Another stent registry also evaluated the outcomes of using aSiC:Hcoated CoCr stents in consecutive ‘real-world’ patients with stable or unstable angina, MI or acute/recent MI who required PCI.20 This was a single-centre, single-treatment-arm, non-randomised registry that enrolled 515 consecutive patients who were treated for 540 lesions using PCI. The results were obtained at six-month follow-up. Consistent with other studies evaluating aSiC:H-coated carbide stents, the angiographic success rate was quite high (99.8%). The rate of late lumen loss was quite low and the value was similar to that of DES known from other trials. The rates of ST, MACE and total mortality were low (0.4, 8.7 and 3.5%, respectively). TLR and total vessel revascularisation (TVR) rates were also low (5.2 and 6.4% per patient, respectively), and were similar to those seen with DES.
MACE, TLR and TVR rates were also low in the group of high-risk patients with diabetes (10.7, 7.6 and 7.1%, respectively). Although this study was of a single-arm design, the mid-term follow-up (six months) results of this registry, compared with DES results from other trials, suggest that the aSiC:H-coated CoCr stents may be alternatives to DES, especially in high-risk patients.

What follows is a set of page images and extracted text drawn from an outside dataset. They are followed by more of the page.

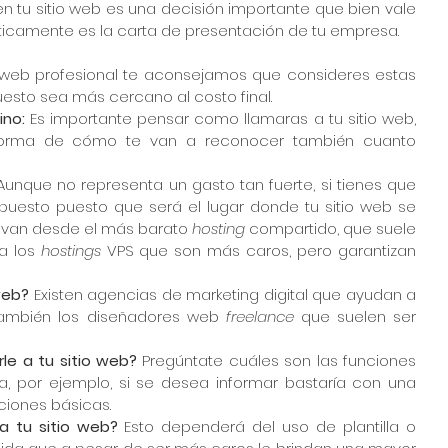
 en tu sitio web es una decisión importante que bien vale 
ticamente es la carta de presentación de tu empresa.  
tio web profesional te aconsejamos que consideres estas 
esto sea más cercano al costo final. 
no: 
Es importante pensar como llamaras a tu sitio web, 
forma de cómo te van a reconocer también cuanto 
Aunque no representa un gasto tan fuerte, si tienes que 
puesto puesto que será el lugar donde tu sitio web se 
 van desde el más barato 
hosting
 compartido, que suele 
a los 
hostings
 VPS que son más caros, pero garantizan 
web? 
Existen agencias de marketing digital que ayudan a 
también los diseñadores web 
freelance 
que suelen ser 
le a tu sitio web?
 Pregúntate cuáles son las funciones 
 por ejemplo, si se desea informar bastaría con una 
iones básicas.  
a tu sitio web?
 Esto dependerá del uso de plantilla o 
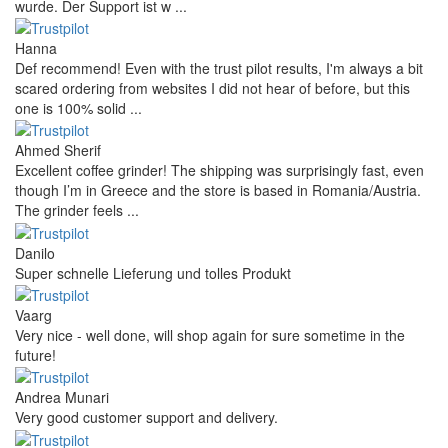
wurde. Der Support ist w ...
Hanna
Def recommend! Even with the trust pilot results, I'm always a bit
scared ordering from websites I did not hear of before, but this
one is 100% solid ...
Ahmed Sherif
Excellent coffee grinder! The shipping was surprisingly fast, even
though I’m in Greece and the store is based in Romania/Austria.
The grinder feels ...
Danilo
Super schnelle Lieferung und tolles Produkt
Vaarg
Very nice - well done, will shop again for sure sometime in the
future!
Andrea Munari
Very good customer support and delivery.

Conclusions and Future Research
DES have significantly reduced the rate of restenosis in PCI procedures. However, there have been reports of a high rate of stent thrombosis, especially after one year of stent deployment, and the rates are even greater in patients at high risk of death, thrombosis or restenosis. aSiC:H-coating of metal stents has been evaluated as a method of passivating the stent surfaces, and pre-clinical studies have shown this coating to reduce thrombogenecity and possibly improve the biocompatibility of the stent surfaces. Clinical data for the aSiC:H-coated metal stents, largely from single-arm studies, non-randomised trials and stent registries, have generally shown low rates of ST, MACE, TLR and restenosis. Based on mainly indirect comparisons, it seems that these rates are either similar to or better (lower) than for DES, and better than BMS, at least at intermediate-stage follow-up (six months). There also seems to be a better safety and clinical outcome profile of the aSiC:H-coated stents compared with other stents in high-risk patients. aSiC:H-coated stents, especially those utilising the CoCr alloy, therefore, may be alternatives to DES, particularly in the high-risk patient subpopulation. Despite the promising data regarding the aSiC:H surface passivation of stents, it should be noted that few randomised trials have investigated their use and none have directly compared aSiC:H-coated stents with DES. The data available are largely from non-randomised studies and stent registries, and although they indicate a good safety and efficacy profile with the surface passivated stents, they can be considered to be only suggestive due to the study designs. Future research should include large long-term randomised trials sufficiently powered to compare aSiC:H stents with DES, and should also focus on the high-risk patient subpopulation.